Ce qui m’intéresse, c’est d’apporter ces musiques à un public plus large. Quand je les amène dans des séries de concerts où l’on joue du classique, c’est pour faire comprendre aux gens que la valeur de la musique n’est pas dans sa forme musicale, dans le prestige du compositeur ou de l’orchestre, mais dans sa capacité à nous toucher, même si le compositeur est anonyme.

L’émotion d’une belle mélodie peut toucher autant qu’une grande symphonie chorale avec 300 interprètes, un lamento de Gow ou un lied de Schubert touchent comme une œuvre pour un orchestre de cinquante musiciens. Ce n’est pas ce qui « charge la mémoire sans éclairer l’esprit », comme disait Voltaire, que l’on gardera, mais ce qui touche, ce qui est beau.
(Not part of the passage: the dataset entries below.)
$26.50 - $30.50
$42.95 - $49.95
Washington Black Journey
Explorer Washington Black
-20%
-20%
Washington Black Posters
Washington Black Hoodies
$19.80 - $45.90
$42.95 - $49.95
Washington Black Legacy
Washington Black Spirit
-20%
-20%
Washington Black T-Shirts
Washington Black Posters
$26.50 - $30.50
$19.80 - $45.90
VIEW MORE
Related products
Sur quoi travaillez-vous en ce moment ?

Je viens d’enregistrer un album sur la musique andalouse de 1300 à 1700. Je vais ensuite faire tourner un programme sur le philosophe catalan Raymond Lulle [ndlr Ramon Llull en catalan] dont on célèbre cette année les 700 ans de la mort.

En 2017, je donnerai au Carnegie Hall de New York un programme sur les voyages de Marco Polo, un personnage extraordinaire qui est allé jusqu’en Chine, en passant par des endroits comme Sumatra, l’Arabie Saoudite, l’Anatolie, le Mali et Madagascar. Pour le millénaire de Venise, j’ai un programme qui couvre toute la période jusqu’à l’arrivée de Napoléon et qui sera donné au Lincoln Center.
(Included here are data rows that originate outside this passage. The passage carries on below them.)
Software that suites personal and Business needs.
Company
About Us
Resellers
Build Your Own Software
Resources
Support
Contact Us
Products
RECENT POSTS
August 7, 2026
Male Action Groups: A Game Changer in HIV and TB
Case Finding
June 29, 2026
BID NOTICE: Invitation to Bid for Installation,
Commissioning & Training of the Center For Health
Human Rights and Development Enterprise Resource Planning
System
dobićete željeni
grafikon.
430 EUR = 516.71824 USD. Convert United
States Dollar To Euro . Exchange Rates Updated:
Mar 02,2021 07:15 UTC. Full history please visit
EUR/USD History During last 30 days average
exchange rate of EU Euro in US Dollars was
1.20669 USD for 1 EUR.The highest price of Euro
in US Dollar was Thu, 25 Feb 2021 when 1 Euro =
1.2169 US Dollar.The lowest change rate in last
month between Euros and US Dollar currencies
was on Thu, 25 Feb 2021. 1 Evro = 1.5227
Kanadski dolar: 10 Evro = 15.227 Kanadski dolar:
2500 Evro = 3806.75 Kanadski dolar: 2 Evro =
Pour finir, je prépare un programme intitulé « La Route de l’esclavage » : l’histoire musicale réelle de ce voyage tragique, qui part des textes de 1444, année de la première exploration portugaise en Afrique, jusqu’à l’abolition de l’esclavage en 1880. De superbes musiques africaines, arabes, turques, hispano-portugaises, latino-américaines et chrétiennes seront jouées en alternance et le tout se termine par le texte « Pourquoi nous ne pouvons pas attendre », dans lequel Martin Luther King demandait réparation pour les années d’esclavage.

Rappeler ce moment très sombre de l’histoire est très important pour moi, car il ne faut pas oublier que la richesse de l’Europe s’est construite sur l’exploitation des esclaves, et que la musique était la seule chose qui leur restait. Un écho inévitable à la situation des réfugiés en Europe aujourd’hui.

 


Boston Early Music Festival
Samedi, 5 mars 2016
St. Paul Church, Cambridge


Homme et nature : humeurs musicales et paysages dans les traditions anglaises, irlandaises, écossaises et américaines

Jordi Savall, basse de viole à sept cordes par Barak Norman, London, 1697 et dessus de viole à six cordes par Nicolas Chappuy, v.1750
Frank McGuire, bodhrán

The Caledonia Set (dessus de viole & bodhrán)
Anonyme : Archibald MacDonald of Keppoch (Traditionnel irlandais)
Anonyme : The Musical Priest/Scotch Mary (Traditionnel irlandais)
Fraser: Caledonia’s Wail for Niel Gow
Anonymous: Sackow’s Jig (Traditionnel irlandais)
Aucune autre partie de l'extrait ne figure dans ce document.